GlaxoSmithKline recently announced positive headline results from five studies of the Phase III ASCEND program conducted with George Clinical evaluating the efficacy and safety profile of daprodustat, an investigational oral hypoxia-inducible factor prolyl hydroxylase inhibitor (HIF-PHI) for patients with anemia due to chronic kidney disease (CKD).
The ASCEND program showed that daprodustat met its primary efficacy endpoint in each study, demonstrating an improvement in hemoglobin (Hgb) levels in untreated patients and maintaining Hgb levels in patients treated with an erythropoietin stimulating agent (ESA), a standard treatment option, in patients with anemia of CKD. In addition, the key cardiovascular outcomes studies for non-dialysis (ASCEND-ND) and dialysis patients (ASCEND-D) demonstrated that daprodustat was non-inferior when compared to an ESA in the risk of major adverse cardiovascular events (MACE), the co-primary endpoint of both studies.
“The positive results from these long and complex ASCEND studies, with which George Clinical teams have been involved in for the past several years, are important for our industry, kidney and metabolic practitioners and those suffering from CKD around the world,” said Chief Medical Officer Maria Ali.
George Clinical was involved in steering committee management for the studies with scientific leader Dr. Vlado Perkovic on the executive steering committee since the beginning of the program which included the major effort of organizing all steering committee meetings for the duration of the program and managing their logistics, members and oversight responsibilities.
Global scientific leadership from George Clinical participated across the many countries involved in this enormous program.
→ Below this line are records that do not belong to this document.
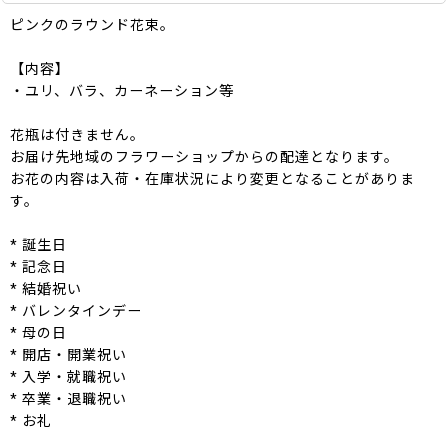
ピンクのラウンド花束。
【内容】
・ユリ、バラ、カーネーション等
花瓶は付きません。
お届け先地域のフラワーショップからの配達となります。
お花の内容は入荷・在庫状況により変更となることがありま
す。
* 誕生日
* 記念日
* 結婚祝い
* バレンタインデー
* 母の日
* 開店・開業祝い
* 入学・就職祝い
* 卒業・退職祝い
* お礼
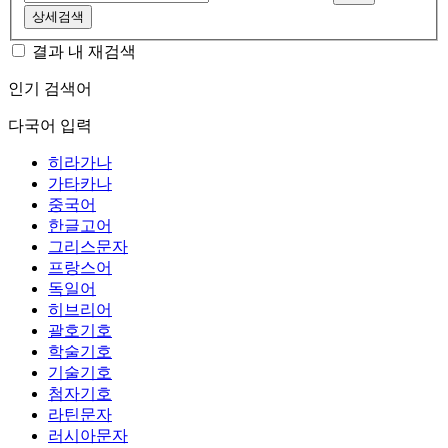
상세검색
결과 내 재검색
인기 검색어
다국어 입력
히라가나
가타카나
중국어
한글고어
그리스문자
프랑스어
독일어
히브리어
괄호기호
학술기호
기술기호
첨자기호
라틴문자
러시아문자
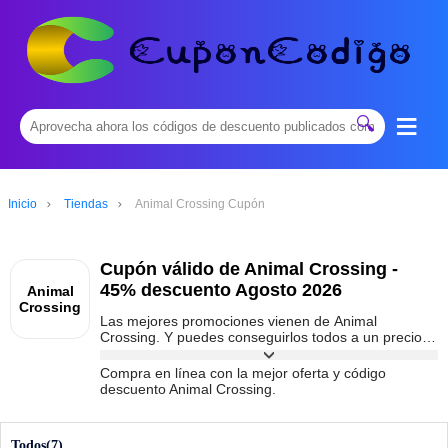
≡
🔍
Inicio
Tiendas
Animal Crossing Cupón
Cupón válido de Animal Crossing -
45% descuento Agosto 2026
Animal
Crossing
Las mejores promociones vienen de Animal
Crossing. Y puedes conseguirlos todos a un precio
inmejorable con el código promocional de Animal
Crossing que tienes disponible en
Compra en línea con la mejor oferta y código
cuponcodigoes.com
. No esperes más para conseguir
descuento Animal Crossing.
la mejor oferta de Animal Crossing y podrás
conseguir hasta un 45% de descuento.
Todos(7)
These committees were led by Zuhaib Baig of project operations, as the global project lead with support from several George Clinical operations team members as well as fellow scientific leaders Dr. Muh Geot Wong and Dr. Inna Kolesnyk.
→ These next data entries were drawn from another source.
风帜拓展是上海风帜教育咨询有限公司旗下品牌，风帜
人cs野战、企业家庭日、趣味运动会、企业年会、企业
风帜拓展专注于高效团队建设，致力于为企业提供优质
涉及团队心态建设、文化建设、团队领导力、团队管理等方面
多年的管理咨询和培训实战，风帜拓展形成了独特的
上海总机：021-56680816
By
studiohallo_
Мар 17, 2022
The organization also led global endpoint adjudication in collaboration with Duke Clinical Research Institute through Shenshen Li and Jen Than of medical and safety services, which represents one of the most compelling accomplishments of endpoint adjudication from the global George Clinical team.
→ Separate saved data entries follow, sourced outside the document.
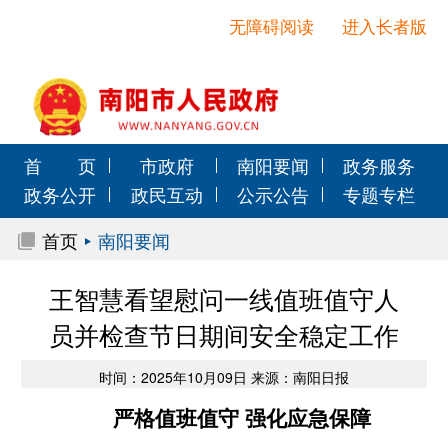
无障碍阅读
进入长者版
首 页
市政府
南阳要闻
政务服务
政务公开
政民互动
公示公告
专题专栏
首页
南阳要闻
王智慧看望慰问一线值班值守人
员并检查节日期间安全稳定工作
时间：2025年10月09日 来源：南阳日报
严格值班值守 强化应急保障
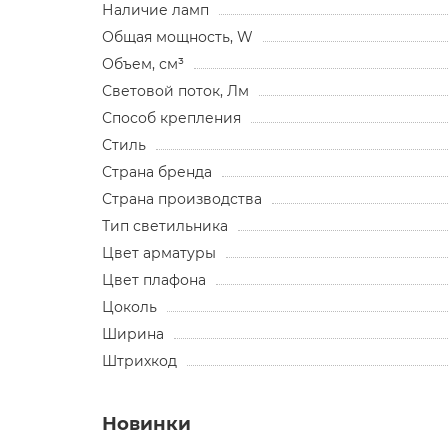
Наличие ламп
Общая мощность, W
Объем, см³
Световой поток, Лм
Способ крепления
Стиль
Страна бренда
Страна производства
Тип светильника
Цвет арматуры
Цвет плафона
Цоколь
Ширина
Штрихкод
Новинки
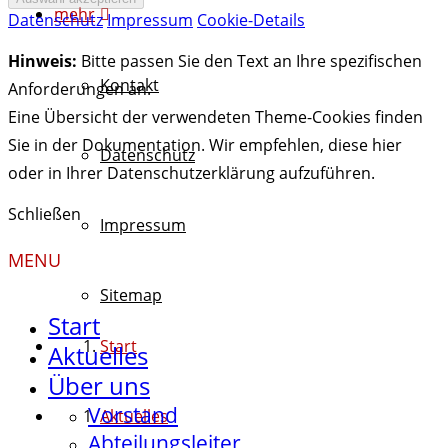
mehr
Datenschutz
Impressum
Cookie-Details
Hinweis:
Bitte passen Sie den Text an Ihre spezifischen
Kontakt
Anforderungen an.
Eine Übersicht der verwendeten Theme-Cookies finden
Sie in der Dokumentation. Wir empfehlen, diese hier
Datenschutz
oder in Ihrer Datenschutzerklärung aufzuführen.
Schließen
Impressum
MENU
Sitemap
Start
Start
Aktuelles
Über uns
Vorstand
Aktuelles
Abteilungsleiter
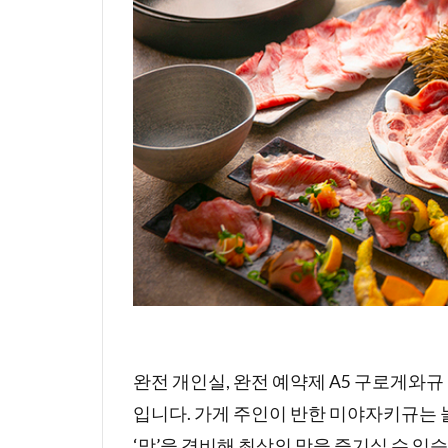
완전 개인실, 완전 예약제 A5 구로게와
입니다. 가게 주인이 반한 미야자키규는 
‘맛’을 겸비해 최상의 맛을 즐기실 수 있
Dr. Hal Barron, Chief Scientific Officer and President R&D, GSK, said, “I am particularly pleased with the results from the ASCEND-ND and ASCEND-D studies given the importance of managing cardiovascular outcomes for patients who are currently suffering from anemia due to chronic kidney disease, as well as the need to provide a convenient, oral treatment option. We will continue to analyze the data from the robust Phase III ASCEND program and look forward to working closely with regulators as we plan for our submissions.”
In addition to the ASCEND-D and ASCEND-ND studies, the program also included studies focused on incident dialysis, for patients just starting dialysis (ASCEND-ID); quality of life measures (ASCEND-NHQ); as well as three-times weekly dosing regimens (ASCEND-TD). Each of the studies from the program met its respective primary or co-primary endpoint(s). The program enrolled more than 8,000 patients who were treated for up to 3.75 years. The full results of the studies will be presented at a forthcoming medical meeting later this year and will be used to inform regulatory pathways with health authorities worldwide.
Chronic kidney disease, characterized by progressive loss of kidney function, is an increasing global public health burden. Risk factors for CKD include hypertension, diabetes, obesity and primary renal disorders. Furthermore, CKD is an independent risk factor for cardiovascular disease. Anemia is an important and frequent complication of CKD. However, it is often poorly diagnosed and undertreated in patients with early-stage CKD, such as those not on dialysis. When left untreated or undertreated, anemia of CKD is associated with poor clinical outcomes and leads to a substantial burden on patients and healthcare systems.